There are three broad types of failure I have encountered in my life. The first is when failure is a built-in part of progression. We often see this sort of failure in sport. For example, I like to weight train. It is unsafe to lift heavy weights without knowing what to do when it goes wrong, so the training for the larger lifts is interwoven with training to fail those lifts. You lift only as heavy as you know how to fail safely so there is a necessary intimacy and acceptance of failure: This is failure as progress. Second is the failure that comes from the trial and error explorations of potential solutions which I encounter and evidence as part of my research into problem-solving. I watch participants in the psychology labs move ever closer to a solution bit by bit and incrementally while encountering multiple failures. This is failure as discovery. It is a Thomas Eddison approach to failure: “I haven’t failed, I have just found 10,000 ways that don’t work”.
The third is what I like to call a “sucky” failure. It doesn’t fit easily into the cultural narrative that recasts failures as learning opportunities. These failures are unexpected and unfair. No immediate and clear good comes out of these failures. There is no progression. It just sucks. It hurts and it takes time to get over it. Life is full of these sorts of failures which are rarely mentioned because we are ashamed of them. My favourite failure is one of those.
In the UK we can take our driving test at age 17. I lived in the countryside and my parents were fed up of being taxi drivers. For my 17th birthday, I received an intensive course of lessons which guaranteed that you would pass your test. I failed spectacularly; the school returned my parents’ money rather than waste more time teaching me. I got good at cycling. Then when I was pregnant with my second child, my husband bought me driving lessons, reasoning that I could not be as bad ten year’s later. And he was right. I was not as bad. Indeed, I almost passed the first time I took the test apart from driving a little too fast…That was a “learn from” failure. The next test, I buckled up and drove perfectly. I knew I had done well as we turned down the road into the test centre and the instructor had a clean sheet and a smile on his face. As we pulled into the parking lot, he turned to me: “I am very pleased to inform you…”
I don’t know what happened next. There was a slight incline to enter the car park and I think I probably took it a little too fast. Whatever the reason, the parking wasn’t as smooth as the rest of the drive. In fact, I managed to drive the car straight into the wall of the test centre. Not only that, but it hit right next to the window of the room where the examiners take their break. The window was flung open and people poured out to see what was happening. And I, 7 months pregnant, lost the plot, stepped out of the car and threw a toddler-style temper tantrum (foot stamping and all) in front of them. My husband who was waiting for me with our actual toddler swiftly took me home. Sobbing. The negative emotions I encountered at that stage were pretty overwhelming.
I sat another test a week later and passed.
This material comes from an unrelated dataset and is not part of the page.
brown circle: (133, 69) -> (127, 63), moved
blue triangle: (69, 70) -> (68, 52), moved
It was humiliating returning to the site not only of the failure but my epic tantrum. I learnt nothing about driving from the failure itself (I did not need to enact the accident to know crashing into the wall of the test centre was not a great idea). Sucky failures sometimes hurt most because there is no obvious learning – just a great mess of horrible feelings. Then several years later, my pre-teen son came home after failing at a school test he expected to pass. I told him the story of my failure, my poor behaviour and in the telling it turned from a shameful secret into a cheery anecdote.
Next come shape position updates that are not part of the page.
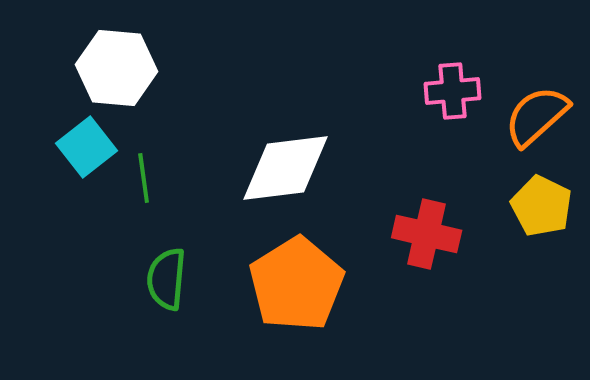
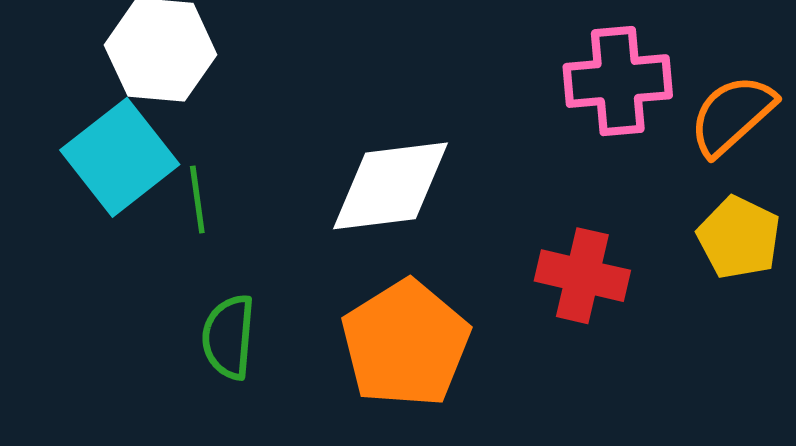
pink cross: (453, 91) -> (618, 81), size x1.4
cyan square: (87, 147) -> (120, 157), size x1.4

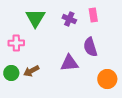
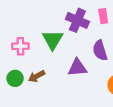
green triangle: (35, 18) -> (53, 40), moved
purple cross: (69, 19) -> (77, 20), size x1.5

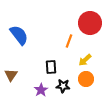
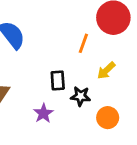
orange circle: (86, 79) -> (108, 118), moved
black star: (63, 86) -> (81, 96), moved

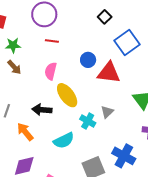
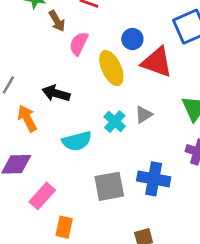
brown arrow: (14, 67) -> (57, 21), moved
yellow ellipse: (67, 95) -> (111, 68), moved
blue cross: (124, 156) -> (154, 179), turned -30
This failure is a favourite because it is so ridiculous. To fail your driving test by driving into the test centre is a pretty unique experience. The failure taught me little about the immediate situation and served little purpose in that moment, but it did teach me that it’s okay to fail and that the pain of failing soon fades. Life would be a little less fun if we did everything perfectly; I wouldn’t be the same person I am now if I hadn’t encountered that failure. I would find it a little harder to laugh at myself. To take risks. I would also find it harder to appreciate that “sucky” failures become part of the tapestry of our life. Failures don’t have to lead to success or personal growth but they are part and parcel of what makes you…
and for that reason, they are priceless.
Bio: Dr. Wendy Ross is a researcher based in the UK. Her research area is creativity and problem solving and she uses quantitative and qualitative methods to track thinking. She has failed many times and hopes to fail a lot more!